ProPhase Labs, Inc. reported that on November 21, 2025 it received written confirmation from Avtech Capital, LLC to continue forbearance under an existing equipment lease. The updated schedule calls for weekly payments beginning November 28, 2025 until all past-due amounts are current, after which the original monthly payment terms under a February 25, 2025 forbearance arrangement will resume.
The company also disclosed that a judgment related to the Avtech equipment lease was entered in Utah on November 5, 2025 and first received by the company on November 19, 2025. ProPhase states this matter is limited to the lease arrangement and does not affect its operations, liquidity, or financial reporting. The most recent Form 10-Q already included required accruals, no restatement is needed, and the company expects to bring the lease current under the updated schedule while continuing to manage contracts in the ordinary course.
ProPhase Labs, Inc. reported continued operating losses in its quarter ended September 30, 2025 while restructuring its diagnostics business and advancing key biotech assets. Quarterly revenue fell to $883,000 from $1.4 million a year earlier, and the company posted a net loss of $6.8 million versus a $6.6 million loss in the prior-year quarter. For the first nine months, revenue was $3.6 million and net loss narrowed to $7.3 million from $19.0 million, helped by an $8.7 million gain on disposal of discontinued operations.
The company deconsolidated its COVID-19 testing labs, which ceased testing in May 2025 and filed for Chapter 11 in September 2025, and now carries a $43.7 million investment in unconsolidated affiliates. Liquidity remains tight with $405,000 in cash, $58.8 million in total liabilities and $6.9 million of equity, supported by multiple high-cost loans and $3.8 million of July 2025 secured convertible notes. ProPhase continues to invest in its genomics and biopharma platforms, highlighted by a successful validation study and a newly issued U.S. patent for its BE-Smart esophageal pre-cancer diagnostic test, with commercialization steps planned in 2026.
ProPhase Labs, Inc. filed an 8-K reporting that it issued a press release announcing its financial results for the third quarter ended September 30, 2025. The company is also hosting a conference call on November 19, 2025 at 2:00 p.m. Eastern Time to discuss these results and provide an update on corporate developments. The filing includes forward-looking statements, notably about ProPhase Labs’ ability to regain compliance with Nasdaq listing standards or obtain additional time to do so, highlighting ongoing attention to its exchange compliance status.
ProPhase Labs (PRPH) disclosed an initial beneficial ownership report on Form 3 for director Carolina Abenante. The filing states that she beneficially owns no securities of the company as of 06/20/2025, the date she became a director.

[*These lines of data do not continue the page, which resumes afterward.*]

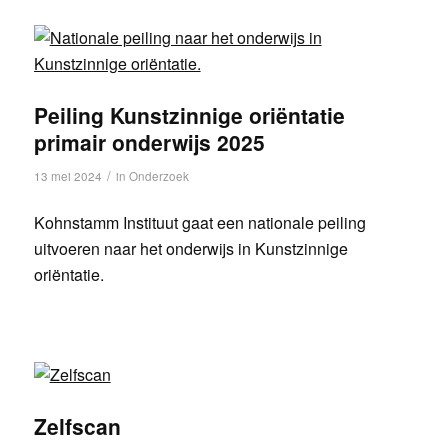
Peiling Kunstzinnige oriëntatie
primair onderwijs 2025
/
13 mei 2024
in
Onderzoek
Kohnstamm Instituut gaat een nationale peiling
uitvoeren naar het onderwijs in Kunstzinnige
oriëntatie.
Zelfscan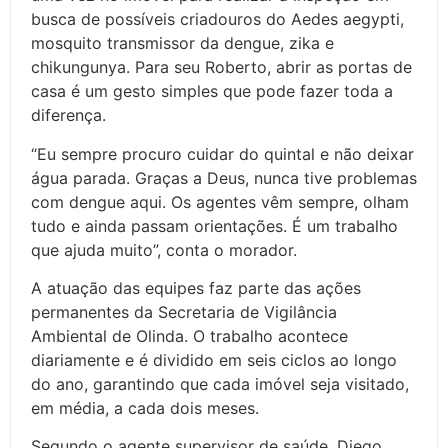
busca de possíveis criadouros do Aedes aegypti,
mosquito transmissor da dengue, zika e
chikungunya. Para seu Roberto, abrir as portas de
casa é um gesto simples que pode fazer toda a
diferença.
“Eu sempre procuro cuidar do quintal e não deixar
água parada. Graças a Deus, nunca tive problemas
com dengue aqui. Os agentes vêm sempre, olham
tudo e ainda passam orientações. É um trabalho
que ajuda muito”, conta o morador.
A atuação das equipes faz parte das ações
permanentes da Secretaria de Vigilância
Ambiental de Olinda. O trabalho acontece
diariamente e é dividido em seis ciclos ao longo
do ano, garantindo que cada imóvel seja visitado,
em média, a cada dois meses.
Segundo o agente supervisor de saúde, Diego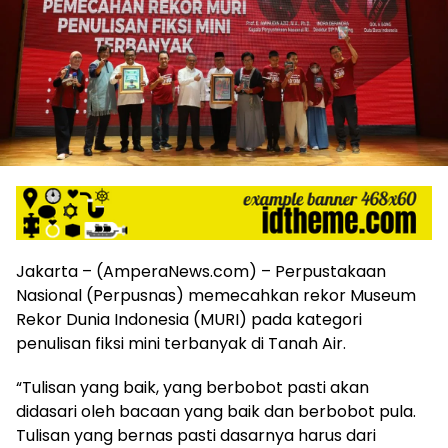
harga
iklan
yang
relatif
lebih
murah
dari
Koran
maupun
media
siber
lainnya,
desain
Jakarta – (AmperaNews.com) – Perpustakaan
Koran
Nasional (Perpusnas) memecahkan rekor Museum
dan
Rekor Dunia Indonesia (MURI) pada kategori
media
penulisan fiksi mini terbanyak di Tanah Air.
siber
lebih
“Tulisan yang baik, yang berbobot pasti akan
eksklusif,
didasari oleh bacaan yang baik dan berbobot pula.
bergaya
trendi,
Tulisan yang bernas pasti dasarnya harus dari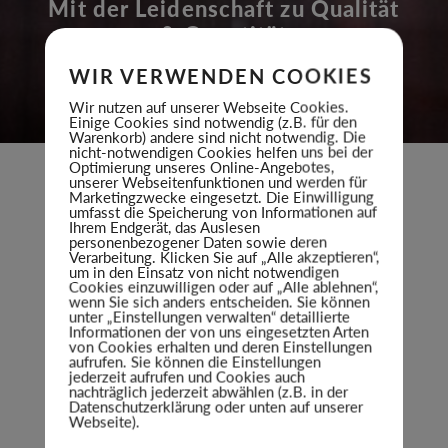
Mit der Leidenschaft zu Qualität
& Quantität
WIR VERWENDEN COOKIES
Wir nutzen auf unserer Webseite Cookies.
Einige Cookies sind notwendig (z.B. für den
Warenkorb) andere sind nicht notwendig. Die
nicht-notwendigen Cookies helfen uns bei der
Optimierung unseres Online-Angebotes,
unserer Webseitenfunktionen und werden für
Marketingzwecke eingesetzt. Die Einwilligung
umfasst die Speicherung von Informationen auf
Ihrem Endgerät, das Auslesen
WIR, DAS SCHWARZWALDHAUS
personenbezogener Daten sowie deren
Verarbeitung. Klicken Sie auf „Alle akzeptieren“,
TÄGLICH FRISCH AUS MEISTERHAND
um in den Einsatz von nicht notwendigen
Cookies einzuwilligen oder auf „Alle ablehnen“,
wenn Sie sich anders entscheiden. Sie können
Wir produzieren Schinken- und Wurstspezialitäten für den
unter „Einstellungen verwalten“ detaillierte
regionalen
und überregionalen Verkauf. Mit dem Herz in
Informationen der von uns eingesetzten Arten
Gengenbach stehen wir für höchste Qualität
und feinste
von Cookies erhalten und deren Einstellungen
Schinken- und Wurstdelikatessen.
aufrufen. Sie können die Einstellungen
jederzeit aufrufen und Cookies auch
nachträglich jederzeit abwählen (z.B. in der
Datenschutzerklärung oder unten auf unserer
Webseite).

The form was filed by one reporting person and confirms no non-derivative or derivative holdings.
ProPhase Labs (PRPH) called a Special Meeting to approve six proposals that would reposition its capital structure and enable a digital-asset strategy. The Board seeks: (1) a charter amendment expressly permitting the Company to acquire, hold, exchange, and manage digital assets and blockchain-based instruments; (2) creation of a new non‑voting class of “Digital Treasury Shares” to represent fractional or tokenized interests in on‑chain assets; (3) authorization to issue digital tokens or tokenized securities representing up to 4.99% of outstanding equity for financing, compensation, partnerships, or treasury operations, all in compliance with securities laws.
Proposal 4 requests authority for a reverse or forward stock split in a range of 1‑for‑2 to 1‑for‑10, at the Board’s discretion, to support compliance with Nasdaq’s minimum bid‑price rule and broader strategic objectives. Proposal 5 would conditionally increase authorized common stock solely to satisfy existing contractual or derivative‑security obligations from prior financings. Proposal 6 permits adjournment to solicit additional proxies if needed. As context, shares outstanding were 41,879,017 as of April 29, 2025; this is a baseline figure, not the amount being offered.